The Pei clan suffered severe damage during the chaotic years leading to the end of the Tang dynasty, and during the Five Dynasties and Ten Kingdoms period which immediately followed the end of the Tang dynasty. The Pei family was never able to recover their political influence and ended up dissolving into different social classes.

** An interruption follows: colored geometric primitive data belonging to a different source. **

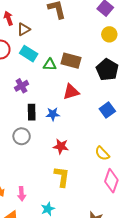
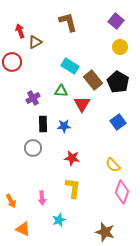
cyan rectangle: (29, 54) -> (70, 66), moved
brown rectangle: (71, 61) -> (93, 80), moved, turned 36
green triangle: (50, 65) -> (61, 91), moved
red triangle: (71, 92) -> (82, 104), turned -42
pink arrow: (22, 194) -> (42, 198), moved

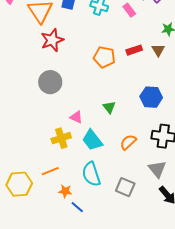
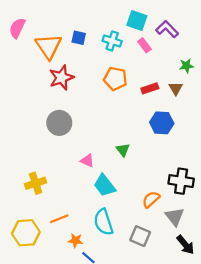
orange pentagon: (104, 57) -> (115, 79), moved
blue hexagon: (151, 97) -> (162, 123), moved
yellow cross: (61, 138) -> (36, 183), moved
orange semicircle: (128, 142) -> (151, 199), moved

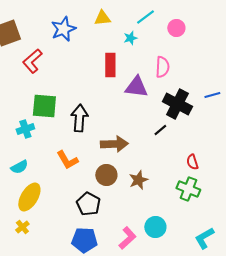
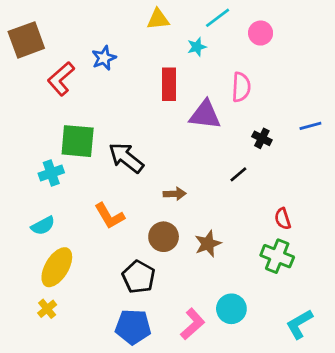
blue star: (63, 29) -> (104, 58), moved, size x0.7
black cross: (177, 104) -> (262, 138), size x0.5
black arrow: (79, 118) -> (126, 158), turned -56
brown arrow: (114, 144) -> (175, 194), size x0.6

== Origins of the Pei clan ==
The origin of the Pei clan is disputed by scholars of Chinese history. Lin Bao, a Confucian scholar of rites, argues that the Pei family descended from Feizi, the founder of the Qin state, the forerunner of the Qin dynasty. On the other hand, some epitaphs of the members of Pei family trace their origins to Pei Zhen, an exiled Qin noble who went to the Jin state and received a fief from Duke Ping, the Jin ruler. The fief was named Pei, so his descendants adopted Pei as their family name. In both cases, the Pei clan was distantly related to Qin Shi Huang, the first emperor of the Qin dynasty who directly descended from Feizi.

== Branches ==
These were the branches and some sub-branches of the Pei family of Hedong. The branches of the Pei family were also referred to as Juan (眷) in Chinese.

- Western Juan Pei (西眷裴)
  - Middle Juan Pei (中眷裴)
  - Xima Pei (洗馬裴)
  - Wu Pei from South (南來吳裴)
- Eastern Juan Pei (東眷裴)

- Related clans
- Zhao clan of Tianshui, who also descended from Feizi like the Pei family
- Liu clan of Hedong, who lived in the same commandery as the Pei family
==Notable members==
- Pei Qian, Eastern Han and Cao Wei official
- Pei Xiu, Cao Wei and Western Jin official, son of Pei Qian
- Pei Wei, Western Jin official, son of Pei Xiu
- Pei Kang, Cao Wei and Western Jin official, nephew of Pei Qian
- Lady Pei, daughter of Pei Kang, wife of Sima Yue
- Pei Kai, Cao Wei and Western Jin official, younger brother of Pei Kang
- Pei Xian, Western Jin, Han-Zhao and Later Zhao official, son of Pei Kai
- Pei Mu, mother of Empress Du Lingyang
- Pei Songzhi, Eastern Jin and Liu Song dynasty official and historian, fifth-generation descendant of Pei Kang
- Pei Ziye, Southern Qi and Liang dynasty official and historian, great-grandson of Pei Songzhi

==Ancestral temple==
The oldest surviving ancestral shrine in China is the Pei clan shrine (裴氏祠).